On Wed, Jul 20, 2016 at 9:47 AM Sean Lynch <seanl at literati.org> wrote:

> On Tue, Jul 19, 2016 at 4:09 PM Zenaan Harkness <zen at freedbms.net> wrote:
>> So you're American, and some rogue trainers, agency guys and atheletes
>> have been doping, like say your cyclists, sprinters and the odd swimmer.
>> Since this doping scandal is "systemic" in North Amerika, it is
>> evidently appropriate to ban all American's from participating at the
>> games, unless they can prove their innocence.
>> Oh, and just to teach a lesson, those atheletes that have never been
>> involved in doping, if and only if they can prove they never doped their
>> bodies, well they can participate in the upcoming Olympics, but they are
>> not allowed to represent North America, and if the get a gold medal, the
>> American national anthem will NOT be played - since Russia is hosting
>> the Olympics, the Russian national anthem will be played instead.
>> That is definitely fair and appropriate to the North American athletes
>> who have always done the right thing - a little bit of healthy
>> national and personal punishment before any trial and before any
>> conviction.
>> Yep, that's how a democratic world should definitely work. Just the way
>> I thought of it too there Sean.
> I am pretty sure I understand your position, and I'm sympathetic to it,
> but as an unpatriotic (in the sense that I do not support the government
> and I feel physically ill when I see people waving flags) American, I'm
> afraid that swapping America for Russia helps me see it better.

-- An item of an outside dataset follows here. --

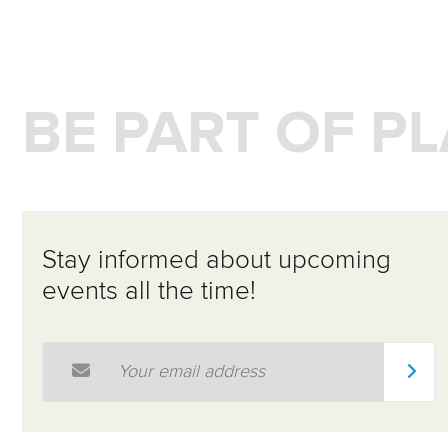
BE PART OF P
Stay informed about upcoming
events all the time!
Email Address
*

Err, *doesn't* help me see it better.

> I think this points out a fundamental flaw in the Olympics, and in fact in
> the entire international system: Individuals do not exist as entities in
> the international system. There is absolutely nothing democratic about
> the Olympics. The games exist to glorify states over individuals. The
> Western media do highlight superstars, but for the most part only American
> athletes get highlighted in the US.
> I gave up on the Olympics years ago. It is a fundamentally corrupt and
> hypocritical institution. And as you can see, it's being used as a tool of
> the West to try to punish Russia.
> So I totally agree with you, that's not the way a democratic world should
> work. But I'd add that the Olympics are not the way a democratic world
> should work. In a democratic system, states exist to serve the people. They
> should be at the bottom, not at the top.
> Not!
>> Western schooled persons (no point calling them humans) have lost touch
>> with empathy, justice, don't even comprehend the rule of law and checks
>> and balances, innocence until proven guilty and all that democratic
>> "rubbish".
> I agree, though I think most people have always just followed the herd.

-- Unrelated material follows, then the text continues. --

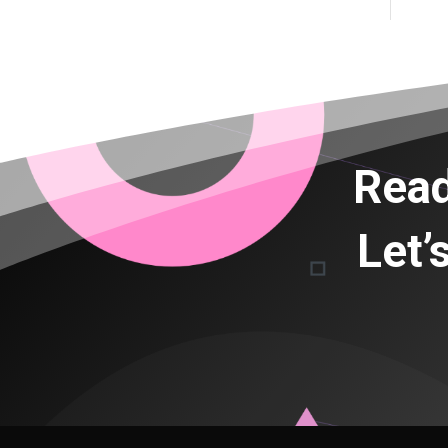
Read
Let’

> Most people have always thought "rule of law" has meant "order", and that a
> powerful government unconstrained itself by law, as long as it was tying to
> do "the right thing" was the way to maintain "rule of law." Never mind that
> precisely the opposite is true.
> Which means the line has been being held by... what, exactly? Inertia,
> probably. The West has been essentially coasting on the inertia of WWII and
> then on the Cold War, which kept lots of people employed in a system that
> is unsuited to anything but mass construction for mass destruction. The old
> corporate/crony capitalist system is breaking down because the only thing
> it's good for is war. The "war on terror" is the wrong kind of war to keep
> it going, because high tech weapons are for the most part useless.
> Terrorism requires political, policy, *human* solutions. But the system is
> not evolved to put the kind of people in power who are capable of creating
> those kinds of solutions.
> Ironically, as undemocratic as it was, the system that existed in Europe
> prior to WWI was probably better suited to small scale conflicts than our
> current system. The French Revolution introduced the concept of "total war"

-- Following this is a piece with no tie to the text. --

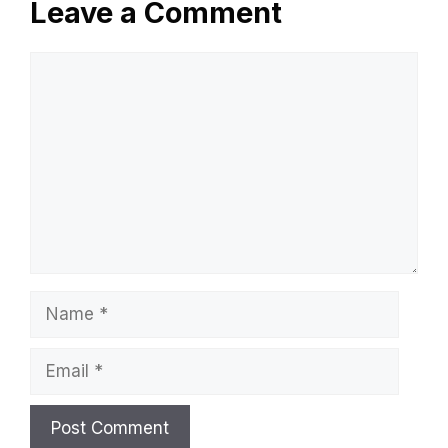
Leave a Comment
Comment
Name
Email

> to Europe, and the old system was not adapted to that.
> Now "total war" would likely destroy us all, but we're also pretty shitty
> at small scale wars. As you've said before, we need to have a multipolar
> system again. Such a system would reward diplomacy over saber-rattling.
> Doesn't matter so much if there's still a lot of tension, as long as it
> doesn't escalate to war. As long as individuals don't get too caught up in
> the tension, because the only reason to have states in the first place is
> to let individuals conduct their lives in relative stability and peace.